Whilst not always the sharpest knife in the box, Stu’s libidinous sense of what

was possible confirmed the Countess’s assessment of the situation. The olive grove

was secluded, the grass thick and soft, the trees full and weeping heavily with fruit,

and the air was still and calm. With his hand held firmly in her soft, white and cool

embrace he let himself be lead to the far corner of the olive grove. She sat with her

back against the tree, revealing a shapely if thin alabaster leg, and pulled him towards

her. She met no resistance. Stu knelt before her and brushed her hair away from her

shoulder. He leaned forward and kissed the limpid skin of her neck gently, afraid that

he would break her into a thousand pieces if he exerted any force upon her frail form.

He need not have worried. There followed a storm of soundless lovemaking

during which she engulfed him, forcing his penetration ever deeper until they

ultimately found their symphonic tempo, and always, even in climax, their eyes

remained locked together. Now satiated, dripping sweat and smeared with Cretan soil,

they lay side by side staring at the rising field of stars that glistened above the olive

trees. Her snow white body lay naked and revealed to the world of men for the first

and only time, and she found, for a moment or two, that the urgency of her other

bottomless hunger abated. She wanted to talk, to hear his voice one last time so that

she would be able to tell her new born of a father.

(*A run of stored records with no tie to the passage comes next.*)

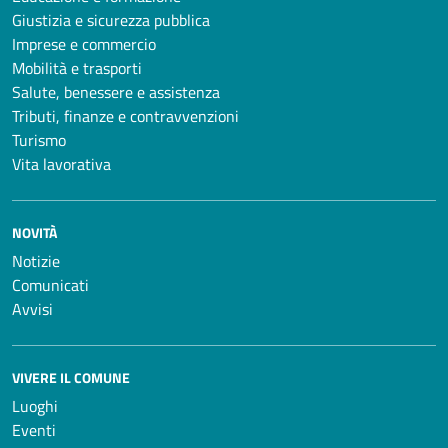
Giustizia e sicurezza pubblica
Imprese e commercio
Mobilità e trasporti
Salute, benessere e assistenza
Tributi, finanze e contravvenzioni
Turismo
Vita lavorativa
NOVITÀ
Notizie
Comunicati
Avvisi
VIVERE IL COMUNE
Luoghi
Eventi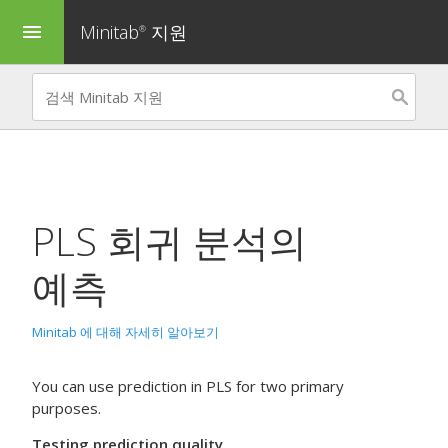
Minitab
지원
menu
®
PLS 회귀 분석의
예측
Minitab 에 대해 자세히 알아보기
You can use prediction in PLS for two primary
purposes.
Testing prediction quality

She rolled onto her side and propped her head up on her hand, her black hair

falling dishevelled across shoulders and curving round her breasts. “Tell me about

your family” she said softly. “Tell me about your brothers and sisters and your father.

A memory of a good father is always something that I missed growing up.”

“Not much to tell, really.” Stu paused. Maybe if they talked for a while, maybe

if they got their breath back they could try it all again, he thought. There couldn’t be

any harm in a little potted history.

“One brother, a twin. Funny thing that. My Dad was a twin and so was

Grandpa. In the genes, I suppose, but Mum always said it was one hell of a job

looking after us as babies. I thought it missed out generations but apparently not. Dad

was an archi…”

She stayed his lips with a slender white finger. “Rest now”, she said. “Close

your eyes and rest.”

Stu looked up into her eyes and there he saw reflected twin boys, curled up,

arm in arm, growing by the moment into fine young men, dark and pale like their

mother but blessed with a good, manly physique. He smiled. She smiled too, for in

that moment she knew that she would change the world. There would be two little

ones to bring up, and although it might take centuries, two would become four, then

four become eight, until the line of her great ancestor filled the world in numbers

sufficient to make extinction an impossibility.

At that moment she made the one truly human choice in her life. She placed

her hands on Stu’s eyelids and gently closed them while whispering sweet

incantations. He would sleep and wake refreshed with the rising sun of a new day. It

was a small gift from a grateful mother to this fine father of the race of Nosferatu. She

would drink elsewhere of Crete tonight.